--- Input data Enclosed Below ---

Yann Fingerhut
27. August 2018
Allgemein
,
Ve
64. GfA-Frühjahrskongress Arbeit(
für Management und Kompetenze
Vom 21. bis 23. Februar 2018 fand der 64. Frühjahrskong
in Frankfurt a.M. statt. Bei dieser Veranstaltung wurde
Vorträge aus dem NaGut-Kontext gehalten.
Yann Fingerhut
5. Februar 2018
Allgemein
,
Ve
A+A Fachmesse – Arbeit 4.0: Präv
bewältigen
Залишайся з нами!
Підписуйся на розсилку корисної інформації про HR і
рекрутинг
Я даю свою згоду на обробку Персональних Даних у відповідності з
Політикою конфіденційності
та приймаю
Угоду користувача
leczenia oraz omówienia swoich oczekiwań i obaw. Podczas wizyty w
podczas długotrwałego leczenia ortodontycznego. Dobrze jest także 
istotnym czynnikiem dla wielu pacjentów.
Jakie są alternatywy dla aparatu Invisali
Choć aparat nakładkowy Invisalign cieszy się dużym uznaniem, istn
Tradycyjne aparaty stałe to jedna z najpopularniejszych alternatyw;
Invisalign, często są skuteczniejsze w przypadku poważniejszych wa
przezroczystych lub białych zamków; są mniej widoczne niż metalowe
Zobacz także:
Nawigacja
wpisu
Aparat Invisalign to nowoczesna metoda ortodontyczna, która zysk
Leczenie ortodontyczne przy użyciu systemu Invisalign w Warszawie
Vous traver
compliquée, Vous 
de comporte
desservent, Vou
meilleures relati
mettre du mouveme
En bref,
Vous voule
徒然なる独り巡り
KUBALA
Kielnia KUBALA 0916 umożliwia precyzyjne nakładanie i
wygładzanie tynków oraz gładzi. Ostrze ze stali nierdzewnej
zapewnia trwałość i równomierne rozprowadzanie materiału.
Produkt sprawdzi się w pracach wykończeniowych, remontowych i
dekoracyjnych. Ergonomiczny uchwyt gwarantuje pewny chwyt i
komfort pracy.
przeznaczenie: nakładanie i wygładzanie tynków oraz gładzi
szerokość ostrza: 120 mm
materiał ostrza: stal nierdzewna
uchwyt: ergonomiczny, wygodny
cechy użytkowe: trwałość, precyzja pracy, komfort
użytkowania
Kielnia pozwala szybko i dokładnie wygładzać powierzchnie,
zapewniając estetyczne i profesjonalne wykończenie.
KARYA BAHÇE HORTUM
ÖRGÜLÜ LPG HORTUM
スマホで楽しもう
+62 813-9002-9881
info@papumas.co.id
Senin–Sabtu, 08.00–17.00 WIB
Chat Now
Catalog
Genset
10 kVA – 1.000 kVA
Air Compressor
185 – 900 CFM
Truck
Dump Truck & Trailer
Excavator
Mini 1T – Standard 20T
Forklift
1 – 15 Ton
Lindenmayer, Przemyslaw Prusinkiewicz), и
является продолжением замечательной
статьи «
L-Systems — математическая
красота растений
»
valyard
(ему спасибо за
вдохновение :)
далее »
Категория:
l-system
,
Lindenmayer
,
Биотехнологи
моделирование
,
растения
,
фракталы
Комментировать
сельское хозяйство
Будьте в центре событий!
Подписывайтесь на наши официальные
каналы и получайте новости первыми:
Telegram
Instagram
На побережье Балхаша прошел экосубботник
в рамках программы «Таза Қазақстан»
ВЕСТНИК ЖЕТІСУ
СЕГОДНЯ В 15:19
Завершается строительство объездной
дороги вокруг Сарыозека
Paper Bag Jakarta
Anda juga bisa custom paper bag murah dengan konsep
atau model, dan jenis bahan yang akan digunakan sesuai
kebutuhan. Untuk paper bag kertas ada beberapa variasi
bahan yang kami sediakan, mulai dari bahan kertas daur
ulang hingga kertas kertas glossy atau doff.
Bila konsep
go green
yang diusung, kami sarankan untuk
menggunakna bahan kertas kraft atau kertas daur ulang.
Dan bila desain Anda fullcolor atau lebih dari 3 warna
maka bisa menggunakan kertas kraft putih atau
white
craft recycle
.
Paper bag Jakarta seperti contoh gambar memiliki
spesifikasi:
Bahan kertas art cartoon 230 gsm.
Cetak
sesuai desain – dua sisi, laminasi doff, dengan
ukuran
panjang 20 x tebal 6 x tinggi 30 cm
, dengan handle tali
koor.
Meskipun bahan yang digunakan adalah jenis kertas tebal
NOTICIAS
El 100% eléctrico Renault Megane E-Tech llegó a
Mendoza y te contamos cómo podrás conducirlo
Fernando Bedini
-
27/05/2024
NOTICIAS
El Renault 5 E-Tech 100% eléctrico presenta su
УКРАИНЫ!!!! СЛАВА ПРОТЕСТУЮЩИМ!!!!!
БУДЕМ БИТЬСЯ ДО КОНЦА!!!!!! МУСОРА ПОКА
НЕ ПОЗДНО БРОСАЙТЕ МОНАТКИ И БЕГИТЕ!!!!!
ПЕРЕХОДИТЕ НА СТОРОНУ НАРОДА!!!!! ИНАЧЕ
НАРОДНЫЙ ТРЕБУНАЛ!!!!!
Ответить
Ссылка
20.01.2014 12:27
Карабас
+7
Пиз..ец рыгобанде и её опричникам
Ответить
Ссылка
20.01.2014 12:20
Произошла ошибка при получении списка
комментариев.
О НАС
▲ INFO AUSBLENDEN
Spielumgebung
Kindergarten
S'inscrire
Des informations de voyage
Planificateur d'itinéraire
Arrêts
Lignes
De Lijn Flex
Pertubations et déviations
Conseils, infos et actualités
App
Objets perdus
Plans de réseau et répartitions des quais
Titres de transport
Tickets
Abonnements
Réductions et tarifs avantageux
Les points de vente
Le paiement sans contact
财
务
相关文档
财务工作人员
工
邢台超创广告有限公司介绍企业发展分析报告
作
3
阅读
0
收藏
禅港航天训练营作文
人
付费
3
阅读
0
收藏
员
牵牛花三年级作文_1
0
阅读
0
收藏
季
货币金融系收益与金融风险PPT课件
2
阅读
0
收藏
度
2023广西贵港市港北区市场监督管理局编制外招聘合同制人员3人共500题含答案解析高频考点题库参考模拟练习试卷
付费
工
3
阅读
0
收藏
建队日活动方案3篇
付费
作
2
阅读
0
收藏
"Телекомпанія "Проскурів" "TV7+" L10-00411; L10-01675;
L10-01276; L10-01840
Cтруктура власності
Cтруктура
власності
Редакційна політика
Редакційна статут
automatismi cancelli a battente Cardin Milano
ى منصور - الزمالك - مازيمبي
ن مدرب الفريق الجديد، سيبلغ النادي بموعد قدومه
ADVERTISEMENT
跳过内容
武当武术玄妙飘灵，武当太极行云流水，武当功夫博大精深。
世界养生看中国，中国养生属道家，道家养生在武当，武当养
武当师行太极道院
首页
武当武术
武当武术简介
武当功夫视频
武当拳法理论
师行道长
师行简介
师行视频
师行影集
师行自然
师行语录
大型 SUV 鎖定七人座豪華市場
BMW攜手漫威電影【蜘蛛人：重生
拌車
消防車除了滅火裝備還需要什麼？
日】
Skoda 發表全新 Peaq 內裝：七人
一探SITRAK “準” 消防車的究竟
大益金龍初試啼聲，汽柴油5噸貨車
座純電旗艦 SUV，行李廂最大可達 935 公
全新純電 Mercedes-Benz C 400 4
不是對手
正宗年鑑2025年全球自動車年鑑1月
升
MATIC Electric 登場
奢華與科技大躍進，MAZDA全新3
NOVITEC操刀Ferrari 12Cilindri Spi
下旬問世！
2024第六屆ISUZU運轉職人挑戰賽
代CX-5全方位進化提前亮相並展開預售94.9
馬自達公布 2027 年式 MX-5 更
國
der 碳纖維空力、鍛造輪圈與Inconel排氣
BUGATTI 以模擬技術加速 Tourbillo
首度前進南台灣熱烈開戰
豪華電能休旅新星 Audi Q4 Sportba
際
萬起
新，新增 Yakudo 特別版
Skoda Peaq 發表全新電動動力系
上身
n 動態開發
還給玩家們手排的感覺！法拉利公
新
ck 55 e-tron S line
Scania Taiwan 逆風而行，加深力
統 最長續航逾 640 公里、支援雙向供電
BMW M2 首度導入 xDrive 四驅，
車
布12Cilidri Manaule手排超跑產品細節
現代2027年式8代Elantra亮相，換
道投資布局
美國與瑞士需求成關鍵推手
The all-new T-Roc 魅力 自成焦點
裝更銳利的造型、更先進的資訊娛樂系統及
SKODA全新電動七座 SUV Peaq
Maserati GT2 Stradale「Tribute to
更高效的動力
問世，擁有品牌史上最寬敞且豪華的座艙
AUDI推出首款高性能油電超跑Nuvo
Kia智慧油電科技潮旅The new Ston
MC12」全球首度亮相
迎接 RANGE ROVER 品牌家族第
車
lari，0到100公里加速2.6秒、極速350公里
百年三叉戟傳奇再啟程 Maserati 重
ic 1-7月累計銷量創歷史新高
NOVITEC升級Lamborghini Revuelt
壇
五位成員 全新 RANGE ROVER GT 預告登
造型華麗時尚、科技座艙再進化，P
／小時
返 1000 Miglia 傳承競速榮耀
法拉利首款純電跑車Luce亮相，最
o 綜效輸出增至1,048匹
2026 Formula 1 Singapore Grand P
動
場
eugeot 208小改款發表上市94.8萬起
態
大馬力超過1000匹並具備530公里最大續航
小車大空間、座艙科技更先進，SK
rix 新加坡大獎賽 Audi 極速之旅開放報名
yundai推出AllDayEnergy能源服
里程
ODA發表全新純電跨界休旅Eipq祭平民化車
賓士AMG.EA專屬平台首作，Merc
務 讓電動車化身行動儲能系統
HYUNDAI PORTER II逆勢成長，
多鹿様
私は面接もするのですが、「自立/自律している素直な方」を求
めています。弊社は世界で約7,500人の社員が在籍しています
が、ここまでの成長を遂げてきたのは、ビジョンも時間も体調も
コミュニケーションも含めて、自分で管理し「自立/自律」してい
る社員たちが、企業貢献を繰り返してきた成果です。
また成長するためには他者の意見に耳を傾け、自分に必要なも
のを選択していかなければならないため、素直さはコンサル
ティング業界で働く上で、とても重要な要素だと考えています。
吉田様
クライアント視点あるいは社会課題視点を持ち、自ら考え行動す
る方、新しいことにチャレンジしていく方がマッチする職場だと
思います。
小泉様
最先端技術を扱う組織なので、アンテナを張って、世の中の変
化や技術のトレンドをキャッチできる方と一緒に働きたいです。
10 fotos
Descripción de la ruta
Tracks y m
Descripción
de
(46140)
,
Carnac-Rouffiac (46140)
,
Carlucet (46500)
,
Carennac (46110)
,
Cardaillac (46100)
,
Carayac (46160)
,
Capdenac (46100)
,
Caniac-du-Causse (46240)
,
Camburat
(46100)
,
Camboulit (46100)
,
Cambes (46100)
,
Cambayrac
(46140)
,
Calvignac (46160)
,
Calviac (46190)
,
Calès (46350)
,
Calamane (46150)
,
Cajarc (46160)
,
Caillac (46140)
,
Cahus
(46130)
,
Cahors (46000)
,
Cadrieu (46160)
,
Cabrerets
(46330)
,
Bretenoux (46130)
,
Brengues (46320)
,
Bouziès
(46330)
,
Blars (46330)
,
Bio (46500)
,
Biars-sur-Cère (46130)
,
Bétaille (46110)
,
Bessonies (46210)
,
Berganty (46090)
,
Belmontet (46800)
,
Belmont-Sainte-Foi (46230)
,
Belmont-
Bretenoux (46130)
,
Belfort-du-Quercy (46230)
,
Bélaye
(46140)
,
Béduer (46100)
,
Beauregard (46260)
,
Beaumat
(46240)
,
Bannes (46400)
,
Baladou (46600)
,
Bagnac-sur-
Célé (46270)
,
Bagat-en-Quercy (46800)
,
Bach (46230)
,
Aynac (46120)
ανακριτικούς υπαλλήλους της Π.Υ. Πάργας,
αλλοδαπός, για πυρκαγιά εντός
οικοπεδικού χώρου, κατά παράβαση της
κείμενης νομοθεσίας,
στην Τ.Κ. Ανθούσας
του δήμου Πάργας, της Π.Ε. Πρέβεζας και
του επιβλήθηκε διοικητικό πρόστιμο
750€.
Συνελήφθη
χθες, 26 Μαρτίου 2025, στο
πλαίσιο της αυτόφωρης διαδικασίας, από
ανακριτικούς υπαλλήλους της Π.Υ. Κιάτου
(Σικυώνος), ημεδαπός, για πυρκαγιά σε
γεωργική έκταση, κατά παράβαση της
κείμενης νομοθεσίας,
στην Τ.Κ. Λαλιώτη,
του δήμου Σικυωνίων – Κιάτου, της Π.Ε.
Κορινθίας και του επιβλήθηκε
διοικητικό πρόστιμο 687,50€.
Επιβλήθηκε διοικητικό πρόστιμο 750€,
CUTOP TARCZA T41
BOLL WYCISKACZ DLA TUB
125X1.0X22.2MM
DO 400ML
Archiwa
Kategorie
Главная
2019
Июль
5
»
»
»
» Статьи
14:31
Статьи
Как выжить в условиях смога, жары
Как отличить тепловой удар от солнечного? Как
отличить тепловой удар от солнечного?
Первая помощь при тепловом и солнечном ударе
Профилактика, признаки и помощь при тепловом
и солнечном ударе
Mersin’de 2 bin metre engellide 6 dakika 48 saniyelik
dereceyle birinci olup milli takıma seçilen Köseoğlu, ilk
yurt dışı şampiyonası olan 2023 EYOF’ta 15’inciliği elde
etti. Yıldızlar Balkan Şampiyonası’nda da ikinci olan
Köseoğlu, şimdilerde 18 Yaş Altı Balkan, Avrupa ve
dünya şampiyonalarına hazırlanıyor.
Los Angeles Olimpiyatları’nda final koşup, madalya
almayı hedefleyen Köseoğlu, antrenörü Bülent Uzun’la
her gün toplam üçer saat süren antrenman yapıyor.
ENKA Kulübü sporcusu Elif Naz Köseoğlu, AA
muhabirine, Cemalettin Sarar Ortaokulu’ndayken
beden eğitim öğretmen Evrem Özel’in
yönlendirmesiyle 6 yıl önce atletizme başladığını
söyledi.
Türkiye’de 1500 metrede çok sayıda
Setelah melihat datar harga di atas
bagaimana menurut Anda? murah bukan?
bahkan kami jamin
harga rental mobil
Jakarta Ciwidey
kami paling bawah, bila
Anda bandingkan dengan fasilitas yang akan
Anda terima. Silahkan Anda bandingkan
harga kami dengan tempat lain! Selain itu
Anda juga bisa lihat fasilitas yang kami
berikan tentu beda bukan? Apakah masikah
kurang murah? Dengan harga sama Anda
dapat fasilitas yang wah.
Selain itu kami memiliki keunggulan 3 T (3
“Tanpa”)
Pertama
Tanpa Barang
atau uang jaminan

--- End of Enclosed Input data ---

What the exercise asks:
All lines from the opening of the records through the line where "A+A Fachmesse – Arbeit 4.0: Präv" occurs are to be output verbatim. No other line belongs in the answer.

Solution to the problem:
Yann Fingerhut
27. August 2018
Allgemein
,
Ve
64. GfA-Frühjahrskongress Arbeit(
für Management und Kompetenze
Vom 21. bis 23. Februar 2018 fand der 64. Frühjahrskong
in Frankfurt a.M. statt. Bei dieser Veranstaltung wurde
Vorträge aus dem NaGut-Kontext gehalten.
Yann Fingerhut
5. Februar 2018
Allgemein
,
Ve
A+A Fachmesse – Arbeit 4.0: Präv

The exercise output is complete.